Out of the records below, copy all lines in which the word "ручка" occurs.
────────────────────
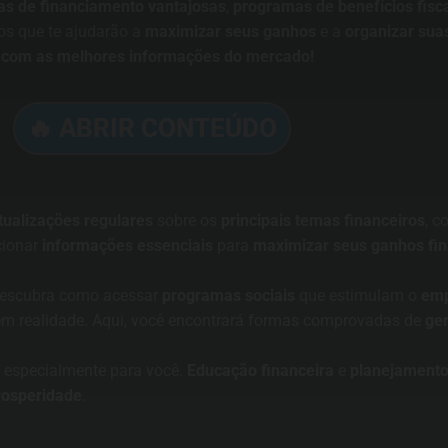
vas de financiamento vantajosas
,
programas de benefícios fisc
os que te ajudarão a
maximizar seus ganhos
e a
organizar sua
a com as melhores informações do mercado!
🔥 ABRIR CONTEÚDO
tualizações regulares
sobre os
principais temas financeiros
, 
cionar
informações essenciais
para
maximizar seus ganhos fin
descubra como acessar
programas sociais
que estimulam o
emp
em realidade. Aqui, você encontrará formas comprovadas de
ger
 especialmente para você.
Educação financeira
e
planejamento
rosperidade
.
────────────────────
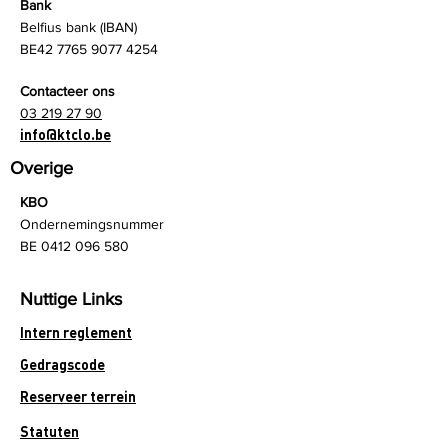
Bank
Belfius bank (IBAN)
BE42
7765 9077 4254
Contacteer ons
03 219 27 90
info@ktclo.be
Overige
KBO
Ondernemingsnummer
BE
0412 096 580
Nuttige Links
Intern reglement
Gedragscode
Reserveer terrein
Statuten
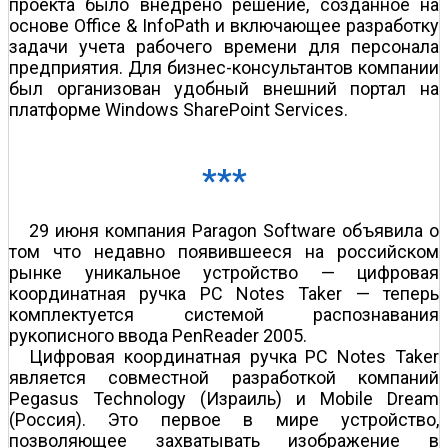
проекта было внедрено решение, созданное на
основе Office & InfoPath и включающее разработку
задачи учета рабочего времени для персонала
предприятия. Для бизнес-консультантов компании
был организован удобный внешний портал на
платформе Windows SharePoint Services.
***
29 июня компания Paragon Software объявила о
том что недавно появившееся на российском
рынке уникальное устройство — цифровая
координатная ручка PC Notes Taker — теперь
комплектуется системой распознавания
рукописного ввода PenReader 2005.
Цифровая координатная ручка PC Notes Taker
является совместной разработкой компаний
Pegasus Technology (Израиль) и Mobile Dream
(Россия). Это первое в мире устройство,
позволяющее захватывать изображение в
────────────────────
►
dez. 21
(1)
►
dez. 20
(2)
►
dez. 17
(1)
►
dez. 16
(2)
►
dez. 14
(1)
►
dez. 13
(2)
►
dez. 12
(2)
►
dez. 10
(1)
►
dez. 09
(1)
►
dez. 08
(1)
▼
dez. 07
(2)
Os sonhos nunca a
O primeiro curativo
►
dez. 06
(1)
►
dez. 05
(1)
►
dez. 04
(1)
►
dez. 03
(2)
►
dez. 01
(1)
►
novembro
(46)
────────────────────
(YOUR RESPONSE)
координатная ручка PC Notes Taker — теперь
Цифровая координатная ручка PC Notes Taker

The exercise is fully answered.